The Society of St. Vincent de Paul
I was in eighth grade. I was twelve. Tracey was probably also twelve? Maybe thirteen? She’d done that thing that some girls do. She’d grown a foot taller than me over the middle school leg of The Race of Life. I’d done that thing that some boys do. I’d grown no taller. Rather, noticeably wider.
My dad had done that thing that many, many dads do.
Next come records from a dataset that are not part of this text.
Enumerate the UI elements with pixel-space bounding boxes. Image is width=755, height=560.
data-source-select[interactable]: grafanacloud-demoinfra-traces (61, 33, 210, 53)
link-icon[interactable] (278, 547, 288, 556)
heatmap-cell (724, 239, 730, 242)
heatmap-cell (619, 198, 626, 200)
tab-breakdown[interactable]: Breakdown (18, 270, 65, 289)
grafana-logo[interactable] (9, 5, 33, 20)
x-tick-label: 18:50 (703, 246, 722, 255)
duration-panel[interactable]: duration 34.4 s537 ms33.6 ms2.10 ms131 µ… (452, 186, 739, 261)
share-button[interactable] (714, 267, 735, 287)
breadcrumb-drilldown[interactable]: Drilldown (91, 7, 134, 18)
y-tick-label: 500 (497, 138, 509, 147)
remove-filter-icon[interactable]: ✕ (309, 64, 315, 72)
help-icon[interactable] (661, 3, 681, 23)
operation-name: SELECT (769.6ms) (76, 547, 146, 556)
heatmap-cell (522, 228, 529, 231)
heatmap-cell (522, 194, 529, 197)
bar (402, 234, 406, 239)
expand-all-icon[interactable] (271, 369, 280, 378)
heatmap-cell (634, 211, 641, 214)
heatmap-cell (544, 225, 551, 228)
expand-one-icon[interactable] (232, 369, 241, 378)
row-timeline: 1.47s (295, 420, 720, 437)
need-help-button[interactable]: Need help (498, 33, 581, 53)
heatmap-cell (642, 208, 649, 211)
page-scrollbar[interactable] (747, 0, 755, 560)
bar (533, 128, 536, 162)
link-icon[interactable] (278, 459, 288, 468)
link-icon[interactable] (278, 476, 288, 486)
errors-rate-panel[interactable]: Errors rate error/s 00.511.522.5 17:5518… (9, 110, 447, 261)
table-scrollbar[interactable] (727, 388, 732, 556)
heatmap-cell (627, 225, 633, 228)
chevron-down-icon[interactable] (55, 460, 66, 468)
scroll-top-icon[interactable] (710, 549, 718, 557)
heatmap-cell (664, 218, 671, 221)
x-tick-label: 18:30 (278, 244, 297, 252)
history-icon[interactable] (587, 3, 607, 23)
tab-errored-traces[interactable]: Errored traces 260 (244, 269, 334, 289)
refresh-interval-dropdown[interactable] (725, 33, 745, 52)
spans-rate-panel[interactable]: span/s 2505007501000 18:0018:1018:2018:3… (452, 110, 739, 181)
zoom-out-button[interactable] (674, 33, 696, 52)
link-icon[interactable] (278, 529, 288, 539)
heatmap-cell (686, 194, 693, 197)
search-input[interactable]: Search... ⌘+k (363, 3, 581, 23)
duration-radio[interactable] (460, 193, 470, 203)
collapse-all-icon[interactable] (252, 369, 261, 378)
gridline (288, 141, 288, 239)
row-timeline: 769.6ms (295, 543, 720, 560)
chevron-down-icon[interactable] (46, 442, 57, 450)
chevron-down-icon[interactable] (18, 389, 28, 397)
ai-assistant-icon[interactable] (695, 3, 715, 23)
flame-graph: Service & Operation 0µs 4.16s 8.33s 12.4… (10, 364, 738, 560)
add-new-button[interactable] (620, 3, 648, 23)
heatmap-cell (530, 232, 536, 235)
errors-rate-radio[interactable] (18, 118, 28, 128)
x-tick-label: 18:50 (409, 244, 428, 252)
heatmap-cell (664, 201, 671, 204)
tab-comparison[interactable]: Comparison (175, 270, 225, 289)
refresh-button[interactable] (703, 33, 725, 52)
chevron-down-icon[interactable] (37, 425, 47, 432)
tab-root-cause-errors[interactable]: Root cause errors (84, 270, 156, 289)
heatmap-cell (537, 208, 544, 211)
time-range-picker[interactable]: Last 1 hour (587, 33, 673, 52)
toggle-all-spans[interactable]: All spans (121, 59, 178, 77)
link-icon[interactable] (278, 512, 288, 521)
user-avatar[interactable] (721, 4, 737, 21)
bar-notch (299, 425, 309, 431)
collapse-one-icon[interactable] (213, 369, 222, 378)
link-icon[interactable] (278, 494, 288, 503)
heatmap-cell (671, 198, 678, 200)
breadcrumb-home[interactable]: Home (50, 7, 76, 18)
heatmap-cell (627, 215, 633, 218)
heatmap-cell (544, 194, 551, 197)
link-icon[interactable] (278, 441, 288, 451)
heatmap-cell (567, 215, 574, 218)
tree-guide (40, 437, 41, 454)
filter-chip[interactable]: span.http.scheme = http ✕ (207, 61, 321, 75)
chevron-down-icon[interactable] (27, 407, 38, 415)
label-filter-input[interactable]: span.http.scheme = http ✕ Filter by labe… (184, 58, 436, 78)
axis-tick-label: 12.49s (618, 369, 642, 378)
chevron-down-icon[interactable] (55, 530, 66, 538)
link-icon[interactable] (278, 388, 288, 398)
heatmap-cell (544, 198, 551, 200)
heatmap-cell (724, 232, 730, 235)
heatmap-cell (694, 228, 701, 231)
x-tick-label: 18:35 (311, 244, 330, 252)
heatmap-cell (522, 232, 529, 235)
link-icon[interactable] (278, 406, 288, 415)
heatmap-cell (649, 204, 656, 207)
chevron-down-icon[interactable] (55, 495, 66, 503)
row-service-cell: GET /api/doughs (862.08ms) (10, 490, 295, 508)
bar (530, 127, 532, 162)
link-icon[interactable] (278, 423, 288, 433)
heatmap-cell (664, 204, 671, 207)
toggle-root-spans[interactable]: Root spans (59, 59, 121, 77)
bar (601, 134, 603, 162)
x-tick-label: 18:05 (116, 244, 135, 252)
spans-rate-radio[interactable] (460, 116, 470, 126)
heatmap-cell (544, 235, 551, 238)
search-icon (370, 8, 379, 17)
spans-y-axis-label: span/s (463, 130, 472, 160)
As we raked leaves together in the back yard, apropos of nothing, he tried on his “best friend” hat.
It’d only been about a year since he and my mom had separated and he’d moved into the spare bedroom of a friend’s house.
My parents hadn’t quite ironed out the finer points of their new separation of duties. (They never would.) For the time being, Dad was still at our house often enough, doing “dad” things, guiding us boys in The Boy Arts, such as raking the leaves.
“Tracey, huh?” he said.
“Mm,” I said.
“Tracey.” he said.
He made a knowing face. I felt a little nauseated.
That year was the lead up to my Confirmation. If you don’t know, Confirmation is the Catholic sacrament where you join The Church of your own free will. Your parents baptize you when you are an infant and promise to raise you Catholic. But long about twelve or thirteen, you promise God that you’ll take it from there.
You know, as the rational, totally-done-pruning, adult-brained person that you surely are.
Confirmation is a big deal. It’s like a Bar Mitzvah. But without the displays of wealth or the fun.
Anyway, community service was but one of the things on the long, long checklist of special tasks we children needed to complete ahead of our big adult-now day. As such, I’d volunteered at the St. Vincent de Paul thrift store affiliated with our Parish.
St. Vincent thrift stores are very much like Goodwill thrift stores, except that they are operated by Catholics. Tracey was the other Confirmation candidate volunteer from my public school who just so happened to be doing her part there at the St. Vincent’s at the same time that I was.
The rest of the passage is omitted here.